Work task:
Your answer must consist of every line from the data below that includes the word "HAMILTON".

Items listed in a dataset:
==*==

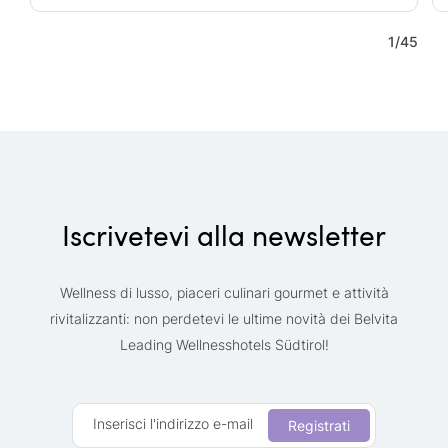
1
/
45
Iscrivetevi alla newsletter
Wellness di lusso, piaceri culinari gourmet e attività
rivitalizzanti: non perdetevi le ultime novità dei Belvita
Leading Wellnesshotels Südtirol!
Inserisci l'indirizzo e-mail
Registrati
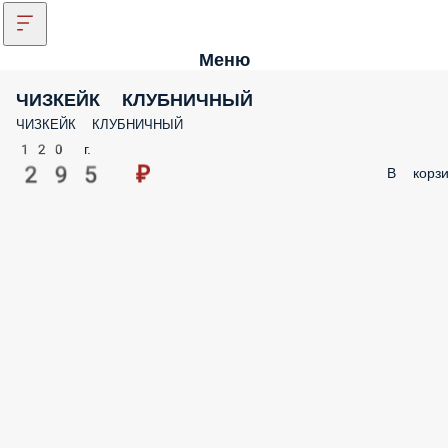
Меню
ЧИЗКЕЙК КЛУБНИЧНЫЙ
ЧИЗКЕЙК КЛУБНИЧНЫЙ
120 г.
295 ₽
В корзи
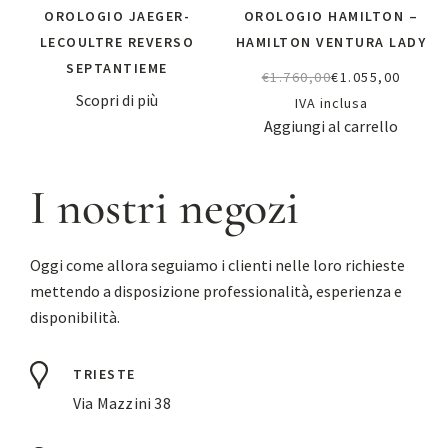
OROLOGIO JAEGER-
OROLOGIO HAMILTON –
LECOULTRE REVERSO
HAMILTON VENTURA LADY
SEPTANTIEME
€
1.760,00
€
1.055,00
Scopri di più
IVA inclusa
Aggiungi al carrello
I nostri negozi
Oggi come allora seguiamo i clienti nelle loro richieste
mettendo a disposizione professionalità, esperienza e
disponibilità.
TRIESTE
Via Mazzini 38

==*==

Output of the exercise:
OROLOGIO HAMILTON –
HAMILTON VENTURA LADY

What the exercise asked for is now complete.